Only one stretch of the data is wanted: the line containing "Gathering scionwood", the line containing "one-year-old stems into foot-long sections.", and every line between them, copied exactly.

[[ Dataset entries open ]]

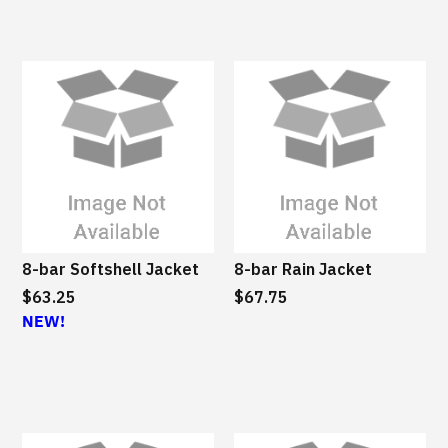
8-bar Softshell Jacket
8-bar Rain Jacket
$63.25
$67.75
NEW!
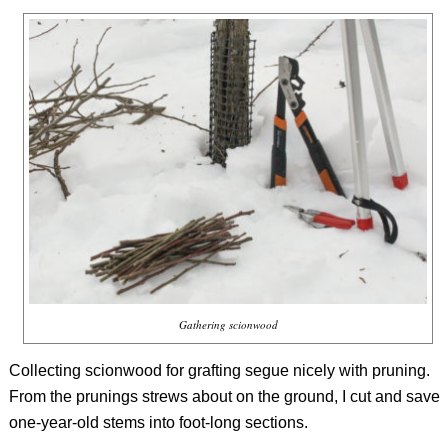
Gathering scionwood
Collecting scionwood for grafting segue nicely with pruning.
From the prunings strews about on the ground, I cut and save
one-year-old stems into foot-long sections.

[[ Dataset entries closed ]]
[[ Dataset entries open ]]

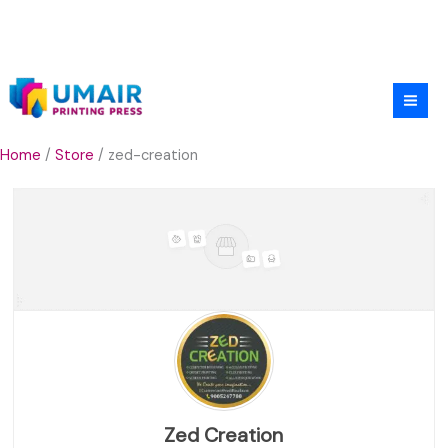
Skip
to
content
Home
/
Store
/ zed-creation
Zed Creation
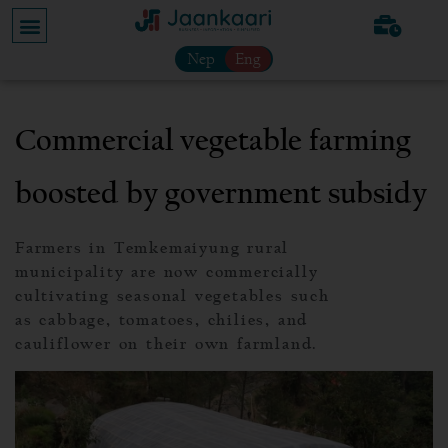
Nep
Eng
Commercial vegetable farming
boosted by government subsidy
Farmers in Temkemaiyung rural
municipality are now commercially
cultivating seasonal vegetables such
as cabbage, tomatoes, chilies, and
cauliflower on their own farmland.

[[ Dataset entries closed ]]

▶ [Result below]
Gathering scionwood
Collecting scionwood for grafting segue nicely with pruning.
From the prunings strews about on the ground, I cut and save
one-year-old stems into foot-long sections.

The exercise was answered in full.